Putnam: Citrus industry could collapse in two or three years

adam putnam
Florida Commissioner of Agriculture Adam Putnam was in Pensacola last week. He met with Inweekly to discuss the issues facing the state’s agriculture industry.

“Well, the citrus industry is a $10 billion economic driver for the state and it is in dire straits,” said Putnam. “The disease that is ravaging the industry is called citrus greening, which originated in Asia. We have the smallest crop we’ve had in modern history.”

He said the citrus output has been cut in half. “Ten years ago, the citrus industry in Florida was somewhere around 200 million boxes. We’ll be lucky to be 100 million boxes this year. It was a 900,000-acre industry, now it’s less than 500,000 acres. “

Putnam said that citrus greening causes the fruit to fall off the trees before it’s picked. “So you’re spending money all year long to set a crop, and then it falls off just when you’re ready to go get it, and over time it influences the taste of the juice as well.”

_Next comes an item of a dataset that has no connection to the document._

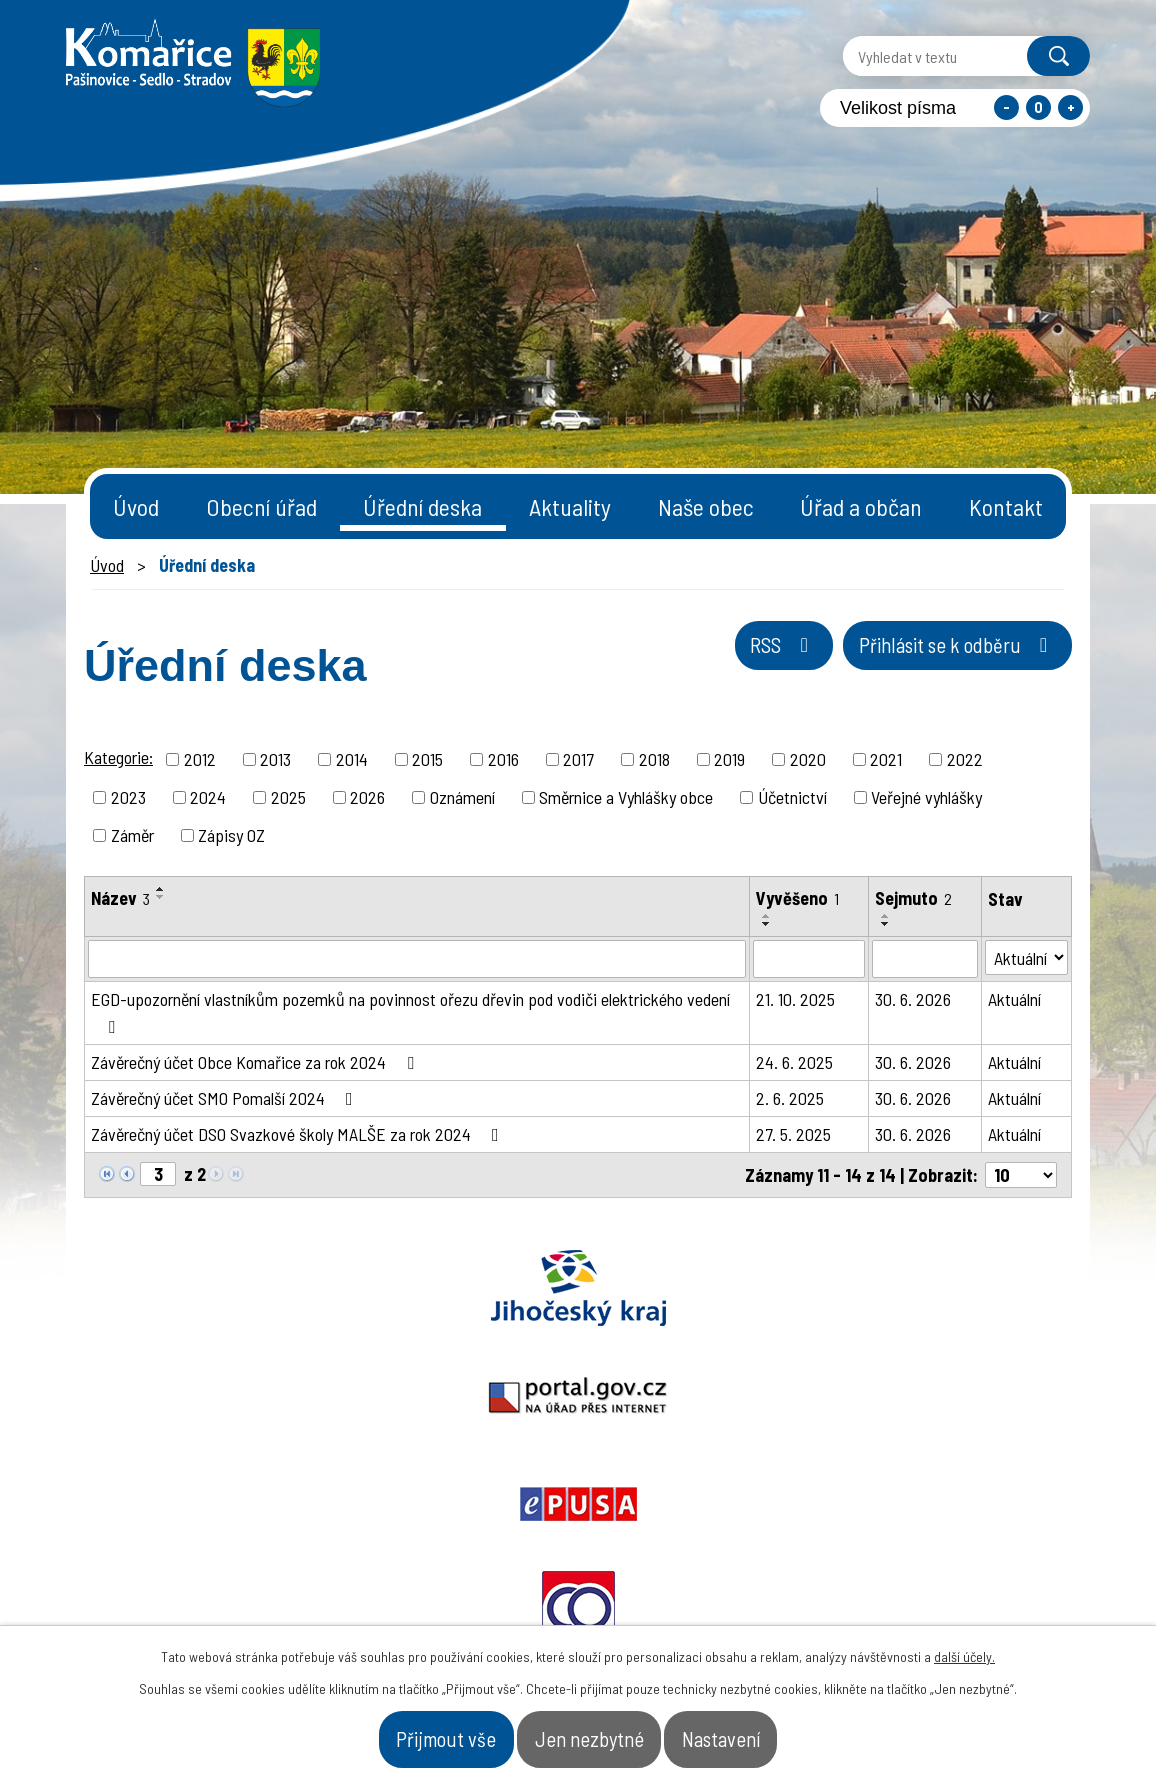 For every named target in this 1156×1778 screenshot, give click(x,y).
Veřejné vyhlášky (926, 797)
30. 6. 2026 (913, 999)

According to the commissioner, growers have been putting millions of dollars into research. The state’s been putting millions of dollars into research. The federal government has made a commitment. However, the issue is not resources, it’s time.

He said, “This is a race against time, to identify what the most promising treatment or cure is for the disease.”

Putnam said the state’s citrus industry is much smaller than five years ago.

“Small growers—investor growers, your mom and pop, your lawyer who took a five acre as payment for some divorce case—those guys are all out of it,” he said. “You’re now seeing full-time family farms, whose full-time occupation for two generations, or three generations, has been the citrus industry, they’re now exiting or on the bubble.

When asked how much longer can the citrus industry last without a cure for the disease destroying its crops, Putnam wasn’t optimistic.

“I think you’re probably two years away, maybe three from seeing it collapse if there’s not an answer, and if people owned their land outright, they have a little more flexibility, but if they borrowed money to buy growth, they can’t possibly be hanging on.”